» **Exercise objective**:
Whenever a line in the records below holds the string "werden", copy it out.

[Records for this exercise — start]

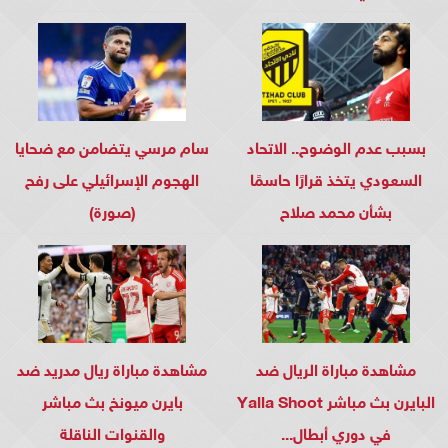
بسبب عدم الوضوح.. الاتحاد
سام مرسي يتضامن مع ضحايا
السعودي يتخذ قرارًا حاسمًا
الهجوم الإسرائيلي على رفح
بشأن محمد صلاح
(صورة)
مشاهدة مباراة الريال ضد
مشاهدة مباراة ريال مدريد ضد
البايرن بث مباشر Yalla Shoot
بايرن ميونخ بث مباشر
في دوري أبطال...
والقنوات الناقلة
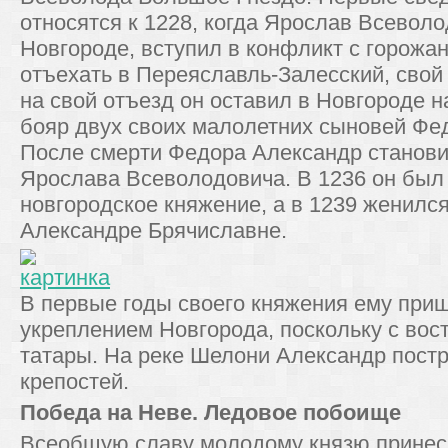
относятся к 1228, когда Ярослав Всевол
Новгороде, вступил в конфликт с горож
отъехать в Переяславль-Залесский, свой
на свой отъезд он оставил в Новгороде 
бояр двух своих малолетних сыновей Фе
После смерти Федора Александр станов
Ярослава Всеволодовича. В 1236 он был
новгородское княжение, а в 1239 женилс
Александре Брячиславне.
В первые годы своего княжения ему при
укреплением Новгорода, поскольку с вос
татары. На реке Шелони Александр пост
крепостей.
Победа на Неве. Ледовое побоище
Всеобщую славу молодому князю принес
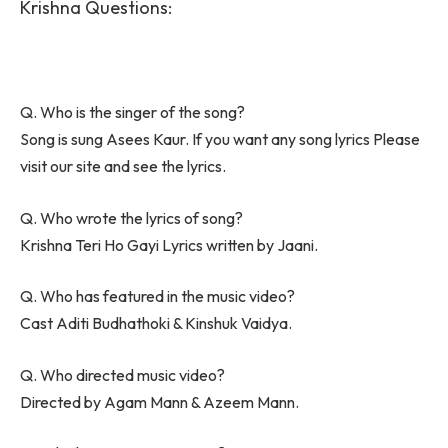
Krishna Questions:
Q. Who is the singer of the song?
Song is sung Asees Kaur. If you want any song lyrics Please
visit our site and see the lyrics.
Q. Who wrote the lyrics of song?
Krishna Teri Ho Gayi Lyrics written by Jaani.
Q. Who has featured in the music video?
Cast Aditi Budhathoki & Kinshuk Vaidya.
Q. Who directed music video?
Directed by Agam Mann & Azeem Mann.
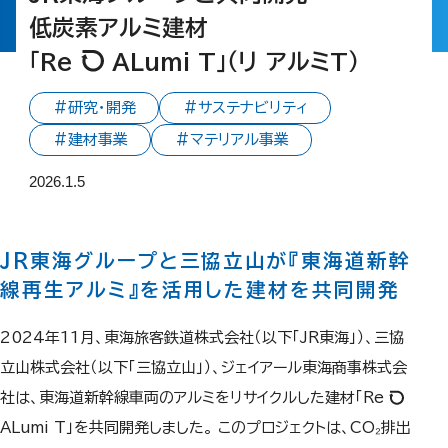
低炭素アルミ建材
「Re
ALumi T」
（リ アルミT）
#研究・開発
#サステナビリティ
#建材事業
#マテリアル事業
2026.1.5
JR東海グループと三協立山が『東海道新幹
線再生アルミ』を活用した建材を共同開発
2024年11月、東海旅客鉄道株式会社（以下「JR東海」）、三協
立山株式会社（以下「三協立山」）、ジェイアール東海商事株式会
社は、東海道新幹線車両のアルミをリサイクルした建材「Re
ALumi T」を共同開発しました。 このプロジェクトは、CO₂排出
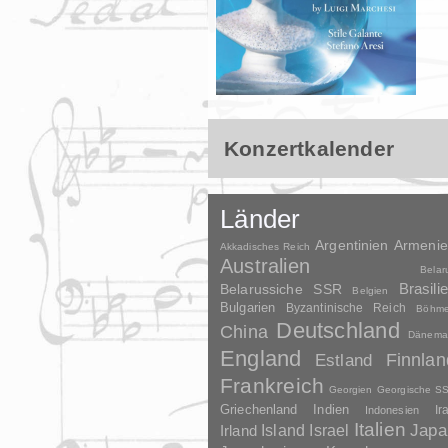
Konzertkalender
Länder
Argentinien
Armeni
Akkadisches Reich
Australien
Belar
Brasili
Belarussiche SSR
Belgien
Bulgarien
Byzantinische Reich
Böhm
Deutschland
China
Dänema
England
Finnlan
Estland
Frankreich
Georgien
Georgische S
Griechenland
Indien
Indonesien
Ir
Italien
Japa
Irland
Island
Israel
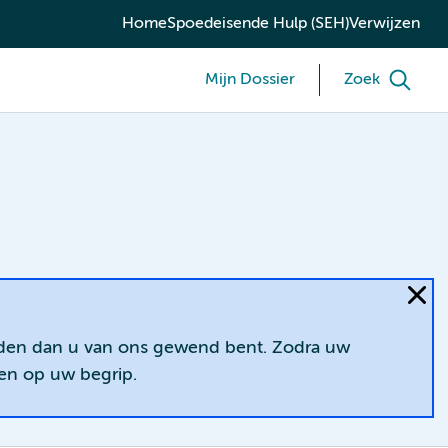
Home
Spoedeisende Hulp (SEH)
Verwijzen
Mijn Dossier
Zoek
jden dan u van ons gewend bent. Zodra uw
nen op uw begrip.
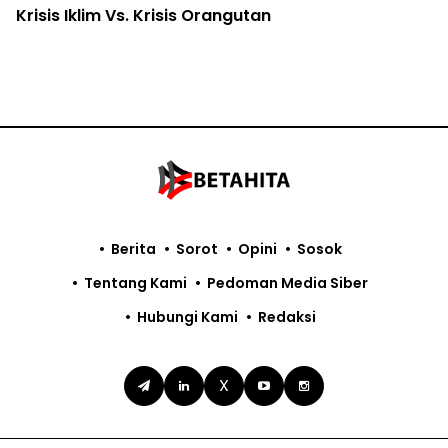
Krisis Iklim Vs. Krisis Orangutan
Berita
Sorot
Opini
Sosok
Tentang Kami
Pedoman Media Siber
Hubungi Kami
Redaksi
X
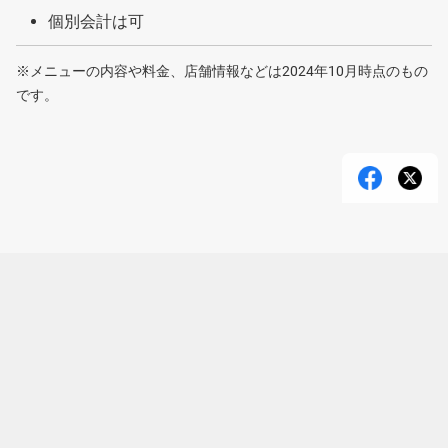
個別会計は可
※メニューの内容や料金、店舗情報などは2024年10月時点のもの
です。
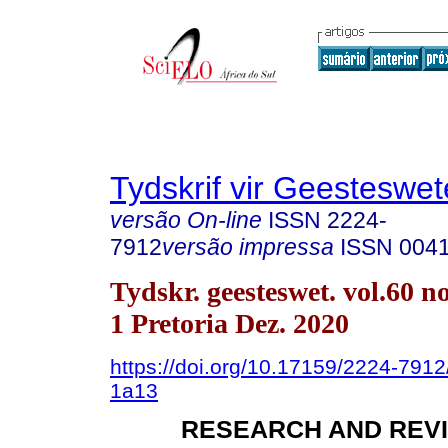
Tydskrif vir Geesteswe
versão On-line
ISSN
2224-
7912
versão impressa
ISSN
004
Tydskr. geesteswet. vol.60 no
1 Pretoria Dez. 2020
https://doi.org/10.17159/2224-791
1a13
RESEARCH AND REVI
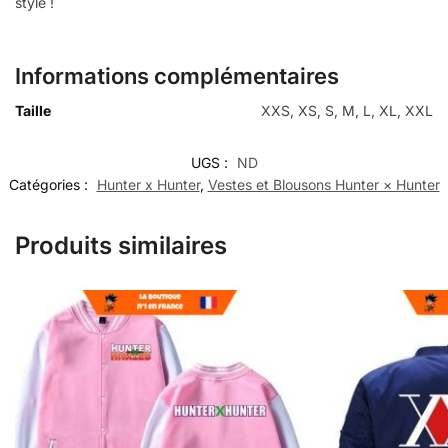
style !
Informations complémentaires
Taille
XXS, XS, S, M, L, XL, XXL
UGS :
ND
Catégories :
Hunter x Hunter
,
Vestes et Blousons Hunter × Hunter
Produits similaires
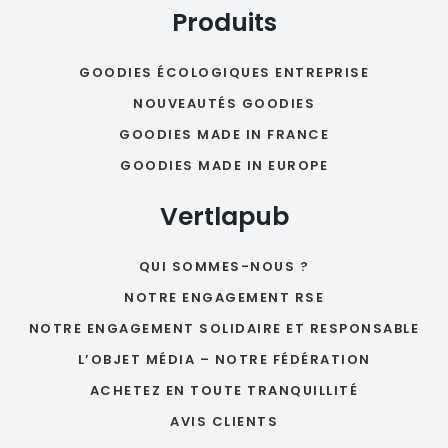
Produits
GOODIES ÉCOLOGIQUES ENTREPRISE
NOUVEAUTÉS GOODIES
GOODIES MADE IN FRANCE
GOODIES MADE IN EUROPE
Vertlapub
QUI SOMMES-NOUS ?
NOTRE ENGAGEMENT RSE
NOTRE ENGAGEMENT SOLIDAIRE ET RESPONSABLE
L’OBJET MÉDIA – NOTRE FÉDÉRATION
ACHETEZ EN TOUTE TRANQUILLITÉ
AVIS CLIENTS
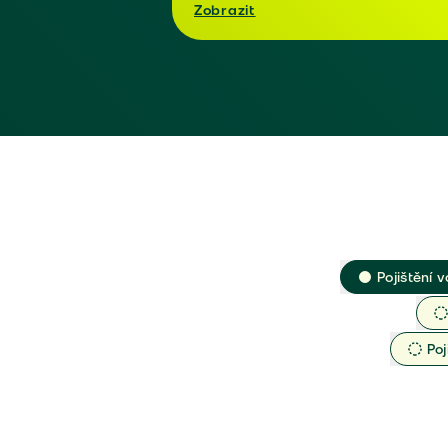
Zobrazit
Pojištění v
Poj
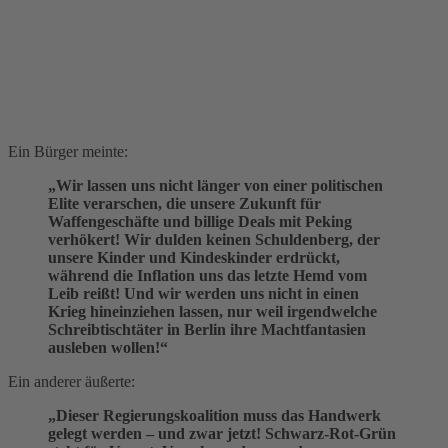
Ein Bürger meinte:
„Wir lassen uns nicht länger von einer politischen
Elite verarschen, die unsere Zukunft für
Waffengeschäfte und billige Deals mit Peking
verhökert! Wir dulden keinen Schuldenberg, der
unsere Kinder und Kindeskinder erdrückt,
während die Inflation uns das letzte Hemd vom
Leib reißt! Und wir werden uns nicht in einen
Krieg hineinziehen lassen, nur weil irgendwelche
Schreibtischtäter in Berlin ihre Machtfantasien
ausleben wollen!“
Ein anderer äußerte:
„Dieser Regierungskoalition muss das Handwerk
gelegt werden – und zwar jetzt! Schwarz-Rot-Grün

[Records for this exercise — finish]

» **Result of this task**:
Leib reißt! Und wir werden uns nicht in einen
gelegt werden – und zwar jetzt! Schwarz-Rot-Grün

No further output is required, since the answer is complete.